╭─ Listed entries
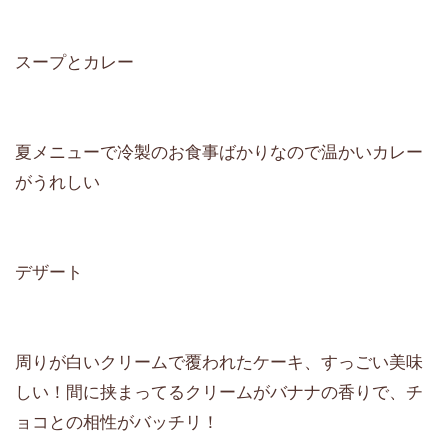
スープとカレー
夏メニューで冷製のお食事ばかりなので温かいカレー
がうれしい
デザート
周りが白いクリームで覆われたケーキ、すっごい美味
しい！間に挟まってるクリームがバナナの香りで、チ
ョコとの相性がバッチリ！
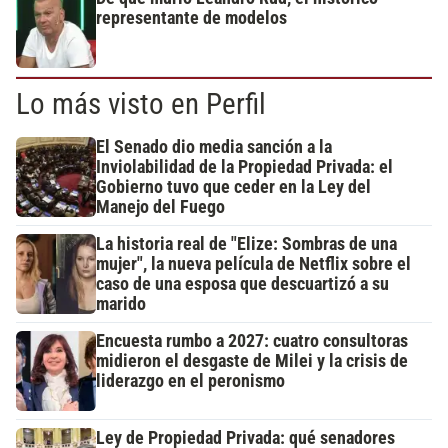
representante de modelos
Lo más visto en Perfil
El Senado dio media sanción a la
Inviolabilidad de la Propiedad Privada: el
Gobierno tuvo que ceder en la Ley del
Manejo del Fuego
La historia real de "Elize: Sombras de una
mujer", la nueva película de Netflix sobre el
caso de una esposa que descuartizó a su
marido
Encuesta rumbo a 2027: cuatro consultoras
midieron el desgaste de Milei y la crisis de
liderazgo en el peronismo
Ley de Propiedad Privada: qué senadores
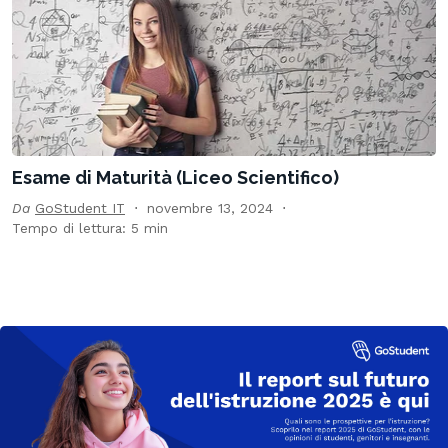
Esame di Maturità (Liceo Scientifico)
Da
GoStudent IT
novembre 13, 2024
Tempo di lettura: 5 min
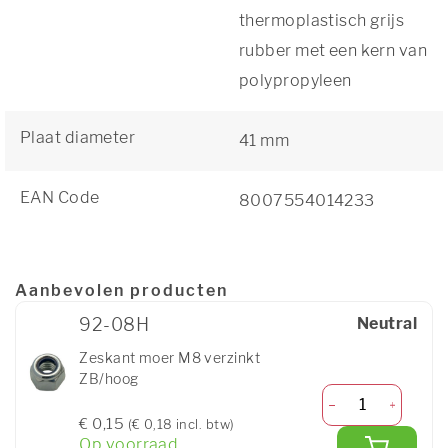
thermoplastisch grijs
rubber met een kern van
polypropyleen
Plaat diameter
41 mm
EAN Code
8007554014233
Aanbevolen producten
92-08H
Neutral
Zeskant moer M8 verzinkt
ZB/hoog
€ 0,15
(€ 0,18 incl. btw)
Op voorraad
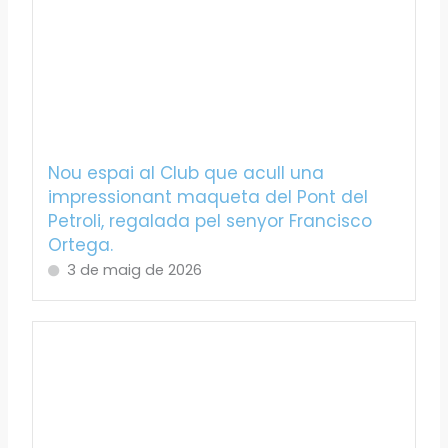
Nou espai al Club que acull una
impressionant maqueta del Pont del
Petroli, regalada pel senyor Francisco
Ortega.
3 de maig de 2026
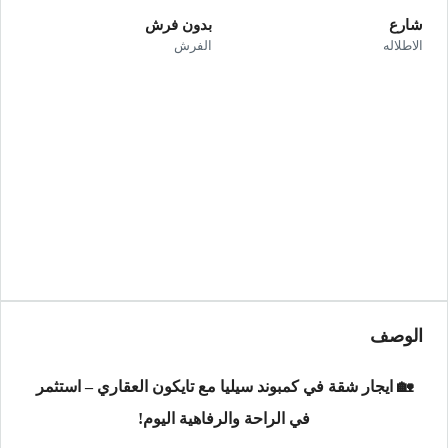
شارع
بدون فرش
الاطلاله
الفرش
الوصف
🏡 ايجار شقة في كمبوند سيليا مع تايكون العقاري – استثمر
في الراحة والرفاهية اليوم!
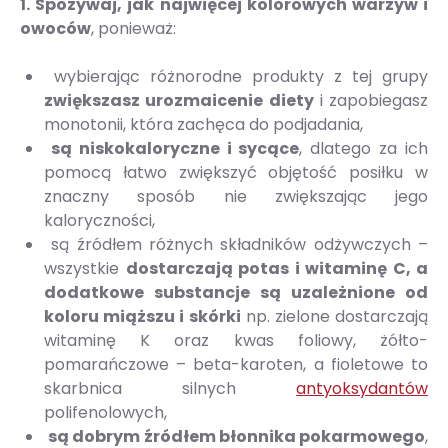
1. Spożywaj, jak najwięcej kolorowych warzyw i
owoców
, ponieważ:
wybierając różnorodne produkty z tej grupy
zwiększasz urozmaicenie diety
i zapobiegasz
monotonii, która zachęca do podjadania,
są niskokaloryczne i sycące
, dlatego za ich
pomocą łatwo zwiększyć objętość posiłku w
znaczny sposób nie zwiększając jego
kaloryczności,
są źródłem różnych składników odżywczych –
wszystkie
dostarczają potas i witaminę C, a
dodatkowe substancje są uzależnione od
koloru miąższu i skórki
np. zielone dostarczają
witaminę K oraz kwas foliowy, żółto-
pomarańczowe – beta-karoten, a fioletowe to
skarbnica silnych
antyoksydantów
polifenolowych,
są dobrym źródłem błonnika pokarmowego
,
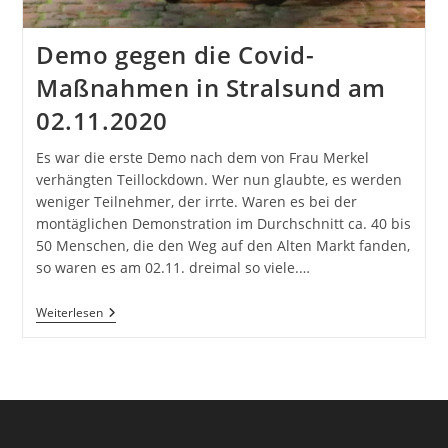
Demo gegen die Covid-
Maßnahmen in Stralsund am
02.11.2020
Es war die erste Demo nach dem von Frau Merkel
verhängten Teillockdown. Wer nun glaubte, es werden
weniger Teilnehmer, der irrte. Waren es bei der
montäglichen Demonstration im Durchschnitt ca. 40 bis
50 Menschen, die den Weg auf den Alten Markt fanden,
so waren es am 02.11. dreimal so viele.…
Demo
Weiterlesen
Gegen
Die
Covid-
Maßnahmen
In
Stralsund
Am
02.11.2020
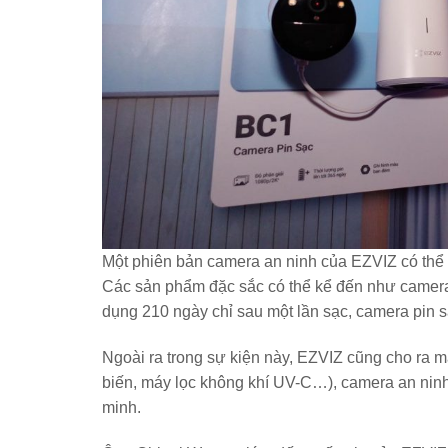
Một phiên bản camera an ninh của EZVIZ có thể 
Các sản phẩm đặc sắc có thể kể đến như camera
dụng 210 ngày chỉ sau một lần sạc, camera pin s
Ngoài ra trong sự kiện này, EZVIZ cũng cho ra 
biến, máy lọc không khí UV-C…), camera an nin
minh.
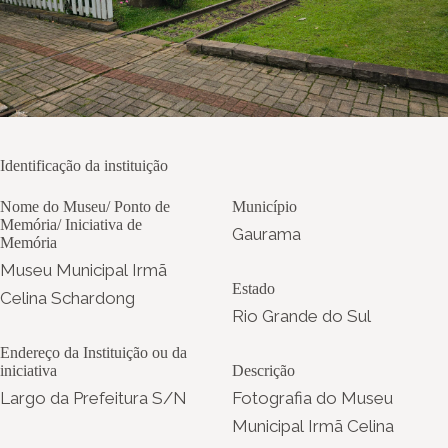
Identificação da instituição
Nome do Museu/ Ponto de
Município
Memória/ Iniciativa de
Gaurama
Memória
Museu Municipal Irmã
Estado
Celina Schardong
Rio Grande do Sul
Endereço da Instituição ou da
iniciativa
Descrição
Largo da Prefeitura S/N
Fotografia do Museu
Municipal Irmã Celina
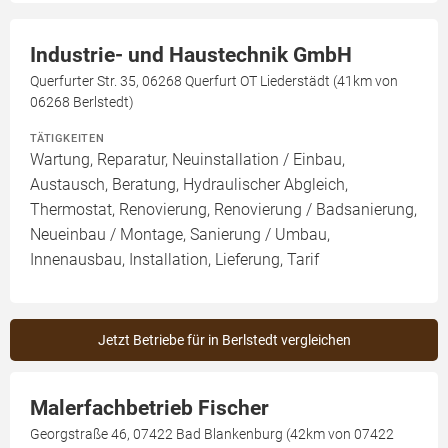
Industrie- und Haustechnik GmbH
Querfurter Str. 35, 06268 Querfurt OT Liederstädt (41km von
06268 Berlstedt)
TÄTIGKEITEN
Wartung, Reparatur, Neuinstallation / Einbau,
Austausch, Beratung, Hydraulischer Abgleich,
Thermostat, Renovierung, Renovierung / Badsanierung,
Neueinbau / Montage, Sanierung / Umbau,
Innenausbau, Installation, Lieferung, Tarif
Jetzt Betriebe für in Berlstedt vergleichen
Malerfachbetrieb Fischer
Georgstraße 46, 07422 Bad Blankenburg (42km von 07422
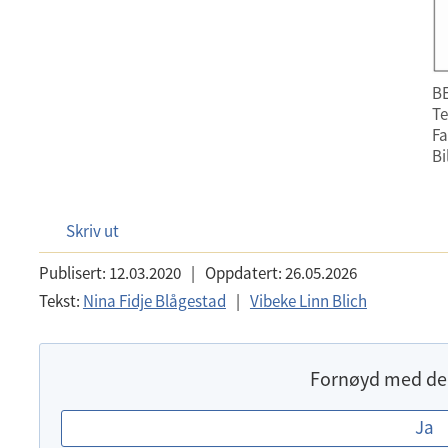
BE
Te
Fa
Bi
Skriv ut
Publisert:
12.03.2020
|
Oppdatert:
26.05.2026
Tekst:
Nina Fidje Blågestad
|
Vibeke Linn Blich
Fornøyd med de
E
Ja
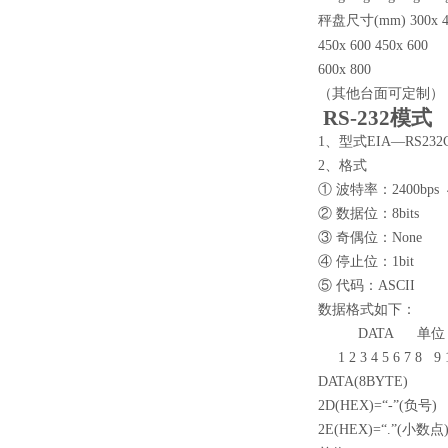
秤盘尺寸(mm)
300x 
450x 600
450x 600
600x 800
（其他台面可定制）
RS-232模式
1、型式EIA—RS23
2、格式
① 波特率：2400bps 48
② 数据位：8bits
③ 奇偶位：None
④ 停止位：1bit
⑤ 代码：ASCII
数据格式如下：
DATA 单位 
1 2 3 4 5 6 7 8 9 
DATA(8BYTE)
2D(HEX)=“-”(负号)
2E(HEX)=“.”(小数点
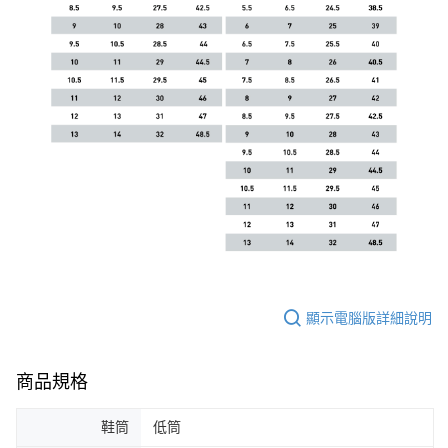
顯示電腦版詳細說明
商品規格
鞋筒
低筒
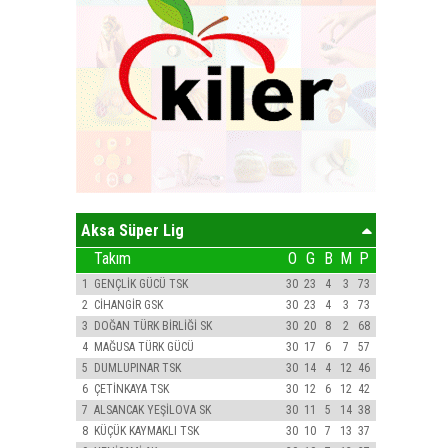
Aksa Süper Lig
Takım
O
G
B
M
P
1
GENÇLİK GÜCÜ TSK
30
23
4
3
73
2
CİHANGİR GSK
30
23
4
3
73
3
DOĞAN TÜRK BİRLİĞİ SK
30
20
8
2
68
4
MAĞUSA TÜRK GÜCÜ
30
17
6
7
57
5
DUMLUPINAR TSK
30
14
4
12
46
6
ÇETİNKAYA TSK
30
12
6
12
42
7
ALSANCAK YEŞİLOVA SK
30
11
5
14
38
8
KÜÇÜK KAYMAKLI TSK
30
10
7
13
37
╰─
- [Try it]
Apart from the pictures, return the records exactly.

- [Answer space]
スープとカレー
夏メニューで冷製のお食事ばかりなので温かいカレー
がうれしい
デザート
周りが白いクリームで覆われたケーキ、すっごい美味
しい！間に挟まってるクリームがバナナの香りで、チ
ョコとの相性がバッチリ！
representante de modelos
Lo más visto en Perfil
El Senado dio media sanción a la
Inviolabilidad de la Propiedad Privada: el
Gobierno tuvo que ceder en la Ley del
Manejo del Fuego
La historia real de "Elize: Sombras de una
mujer", la nueva película de Netflix sobre el
caso de una esposa que descuartizó a su
marido
Encuesta rumbo a 2027: cuatro consultoras
midieron el desgaste de Milei y la crisis de
liderazgo en el peronismo
Ley de Propiedad Privada: qué senadores
Esame di Maturità (Liceo Scientifico)
Da
GoStudent IT
novembre 13, 2024
Tempo di lettura: 5 min
thermoplastisch grijs
rubber met een kern van
polypropyleen
Plaat diameter
41 mm
EAN Code
8007554014233
Aanbevolen producten
92-08H
Neutral
Zeskant moer M8 verzinkt
ZB/hoog
€ 0,15
(€ 0,18 incl. btw)
Op voorraad
Nou espai al Club que acull una
impressionant maqueta del Pont del
Petroli, regalada pel senyor Francisco
Ortega.
3 de maig de 2026
شارع
بدون فرش
الاطلاله
الفرش
الوصف
🏡 ايجار شقة في كمبوند سيليا مع تايكون العقاري – استثمر
في الراحة والرفاهية اليوم!
1. Spożywaj, jak najwięcej kolorowych warzyw i
owoców
, ponieważ:
wybierając różnorodne produkty z tej grupy
zwiększasz urozmaicenie diety
i zapobiegasz
monotonii, która zachęca do podjadania,
są niskokaloryczne i sycące
, dlatego za ich
pomocą łatwo zwiększyć objętość posiłku w
znaczny sposób nie zwiększając jego
kaloryczności,
są źródłem różnych składników odżywczych –
wszystkie
dostarczają potas i witaminę C, a
dodatkowe substancje są uzależnione od
koloru miąższu i skórki
np. zielone dostarczają
witaminę K oraz kwas foliowy, żółto-
pomarańczowe – beta-karoten, a fioletowe to
skarbnica silnych
antyoksydantów
polifenolowych,
są dobrym źródłem błonnika pokarmowego
,
Demo gegen die Covid-
Maßnahmen in Stralsund am
02.11.2020
Es war die erste Demo nach dem von Frau Merkel
verhängten Teillockdown. Wer nun glaubte, es werden
weniger Teilnehmer, der irrte. Waren es bei der
montäglichen Demonstration im Durchschnitt ca. 40 bis
50 Menschen, die den Weg auf den Alten Markt fanden,
so waren es am 02.11. dreimal so viele.…
Demo
Weiterlesen
Gegen
Die
Covid-
Maßnahmen
In
Stralsund
Am
02.11.2020
Một phiên bản camera an ninh của EZVIZ có thể 
Các sản phẩm đặc sắc có thể kể đến như camera
dụng 210 ngày chỉ sau một lần sạc, camera pin s
Ngoài ra trong sự kiện này, EZVIZ cũng cho ra 
biến, máy lọc không khí UV-C…), camera an nin
minh.
Identificação da instituição
Nome do Museu/ Ponto de
Município
Memória/ Iniciativa de
Gaurama
Memória
Museu Municipal Irmã
Estado
Celina Schardong
Rio Grande do Sul
Endereço da Instituição ou da
iniciativa
Descrição
Largo da Prefeitura S/N
Fotografia do Museu
Municipal Irmã Celina
Industrie- und Haustechnik GmbH
Querfurter Str. 35, 06268 Querfurt OT Liederstädt (41km von
06268 Berlstedt)
TÄTIGKEITEN
Wartung, Reparatur, Neuinstallation / Einbau,
Austausch, Beratung, Hydraulischer Abgleich,
Thermostat, Renovierung, Renovierung / Badsanierung,
Neueinbau / Montage, Sanierung / Umbau,
Innenausbau, Installation, Lieferung, Tarif
Jetzt Betriebe für in Berlstedt vergleichen
Malerfachbetrieb Fischer
Georgstraße 46, 07422 Bad Blankenburg (42km von 07422
BE
Te
Fa
Bi
Skriv ut
Publisert:
12.03.2020
|
Oppdatert:
26.05.2026
Tekst:
Nina Fidje Blågestad
|
Vibeke Linn Blich
Fornøyd med de
E
Ja
秤盘尺寸(mm)
300x 
450x 600
450x 600
600x 800
（其他台面可定制）
RS-232模式
1、型式EIA—RS23
2、格式
① 波特率：2400bps 48
② 数据位：8bits
③ 奇偶位：None
④ 停止位：1bit
⑤ 代码：ASCII
数据格式如下：
DATA 单位 
1 2 3 4 5 6 7 8 9 
DATA(8BYTE)
2D(HEX)=“-”(负号)
2E(HEX)=“.”(小数点
顯示電腦版詳細說明
商品規格
鞋筒
低筒
Aksa Süper Lig
Takım
O
G
B
M
P
1
GENÇLİK GÜCÜ TSK
30
23
4
3
73
2
CİHANGİR GSK
30
23
4
3
73
3
DOĞAN TÜRK BİRLİĞİ SK
30
20
8
2
68
4
MAĞUSA TÜRK GÜCÜ
30
17
6
7
57
5
DUMLUPINAR TSK
30
14
4
12
46
6
ÇETİNKAYA TSK
30
12
6
12
42
7
ALSANCAK YEŞİLOVA SK
30
11
5
14
38
8
KÜÇÜK KAYMAKLI TSK
30
10
7
13
37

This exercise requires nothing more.